You're just as likely to see Brooklyn hipsters singing along in the audience of a Yarn show as you are to see Texas country-loving (ala Pat Green and Robert Earl Keen) folk. But despite the differences in attire (and perhaps the drink in their hand - a Shiner Bock versus a gin jalapeno martini), there's a common theme that certainly unites the crowd.
"People looking for a good time," said Blake Christiana, the lead singer of Yarn. "Our music isn't difficult to understand or to feel or to move to, regardless of where you're from. As far as musical differences of those groups of people, half of those Brooklyn hipsters wish they were from Texas, and the other half ARE from Texas."
'All blissed out'
The Brooklyn-based Americana/alternative country band got started nearly five years ago and in the meantime have racked up eight Grammy nominations and a slew of fans around the country. They play around 200 shows a year - roughly every weekend plus three or four month-long tours, one of which they're on now.
Life on the road isn't always peachy - the six band mates miss their friends and family, of course, but the positives generally outweigh any negatives.
"To look at the audience and see people's faces, all blissed-out, in 'the zone,' forgetting their troubles, that's a real prize," Christiana said. "Then there's the people who, after the performance, show us all sorts of kindness and generosity, opening their homes and their lives to us. And of course, getting to see all sorts of new places is exciting, though this aspect is somewhat limited by the fact that there's always the next gig that we have to go to."
That "next gig" is in Vail. The six members of the band will take the stage at the Vail Ale House tonight for a free show. Though they've toured through Colorado three times, and played a dozen shows or more around the state, it's their first time performing in Vail.
"What has stood out about these (Colorado) shows was the immediate, warm welcome from total strangers - strangers no longer - as well as a generally unhinged nature," Christiana said. "People seem to have little trouble finding fun here."
Going all-acoustic with Oates
Life for Yarn has been busy the past few months. The group is working on a new, all-acoustic album. There's a few songs on the album co-written with John Oates (of Hall and Oates acclaim), and he performs on the album as well.
"That's real exciting," Christiana said. "He's a really kind, sweet guy too, beside his load of talent and musical legacy."
And the band was recently in Nashville, where their manager, booking agency and producer all reside.

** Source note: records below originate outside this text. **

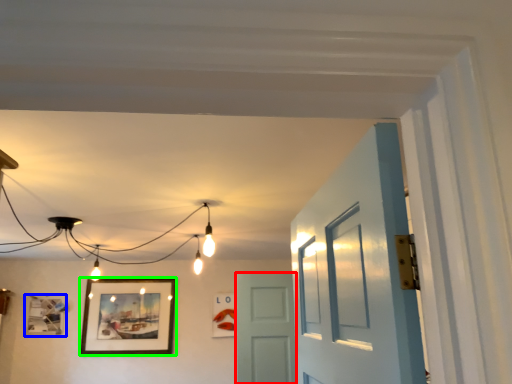 Question: Which object is positioned closest to door (highlighted by a red box)? Select from picture frame (highlighted by a blue box) and picture frame (highlighted by a green box).

Choices:
 (A) picture frame
 (B) picture frame

Answer: (B) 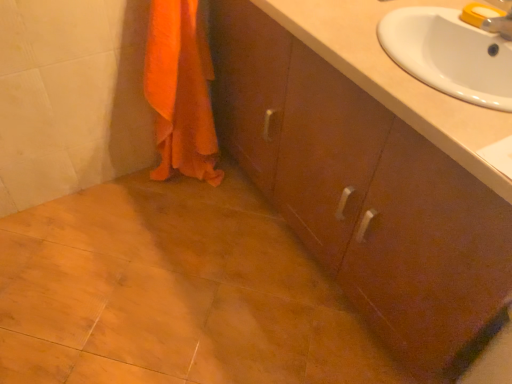 Where is `vacant space in front of orange fabric towel at lower left`? This screenshot has height=384, width=512. vacant space in front of orange fabric towel at lower left is located at coordinates (179, 220). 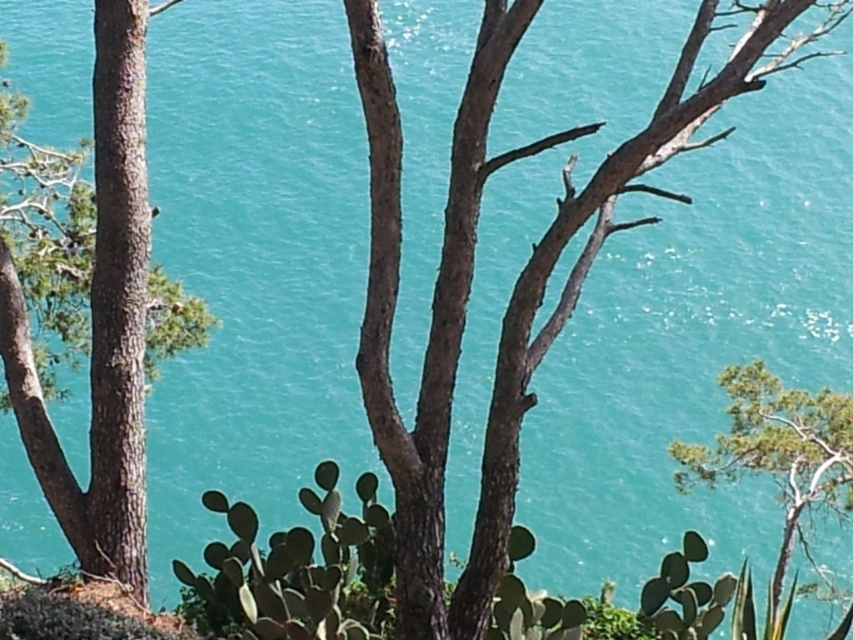 You are standing in front of the scene and want to take a photo of both the brown rough bark tree at left and the green leafy tree at right. Which tree will appear larger in your photo?

The brown rough bark tree at left will appear larger in the photo because it is closer to the viewer than the green leafy tree at right.

You are a bird looking for a place to perch. You see the brown rough bark tree at left and the green leafy tree at right. Which tree is closer to you?

The brown rough bark tree at left is positioned over the green leafy tree at right, meaning it is closer to you. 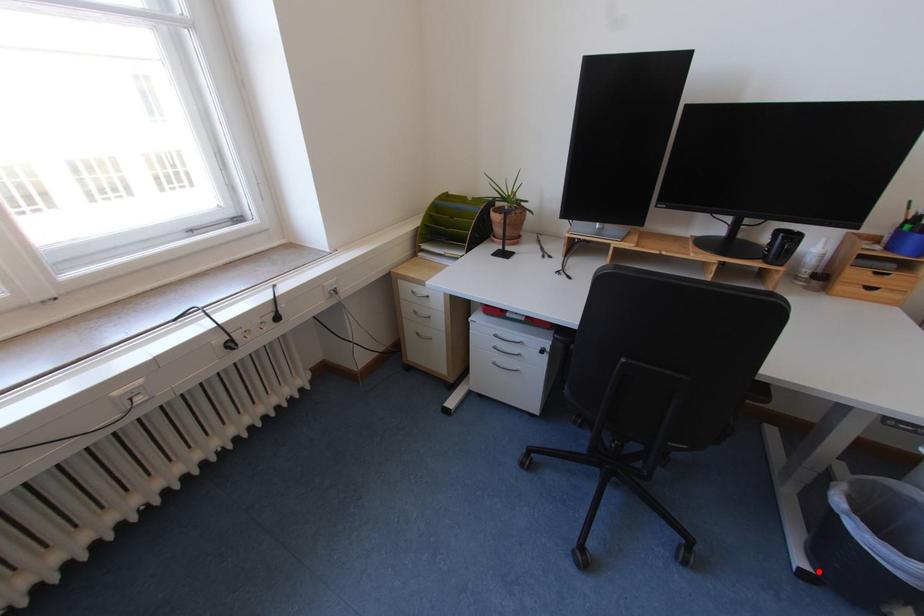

Each time the band is there, it feels like a homecoming of sorts, Christiana said.
"Spirits were already high, but then the stage manager of the show we were doing, Music City Roots, told us there was a legend playing that night and would we like to jam?" Christiana said.
Turned out the legend was W.S. Holland, a drummer who worked with Carl Perkins and was one of the members of Johnny Cash's Tennessee Three. Holland even played drums on the 1955 Sun Records recording of "Blue Suede Shoes" written by Perkins, the song's original performer.
"After our performance he went straight to our drummer, Robert Bonhomme, and prodigiously complimented him," Christiana said. "He also praised one of our songs in particular, which mentions the great love between Johnny Cash and June Carter. Then, at the end of the night, we all got up and jammed 'Blue Suede Shoes' as promised. Let me tell you, he's still got it."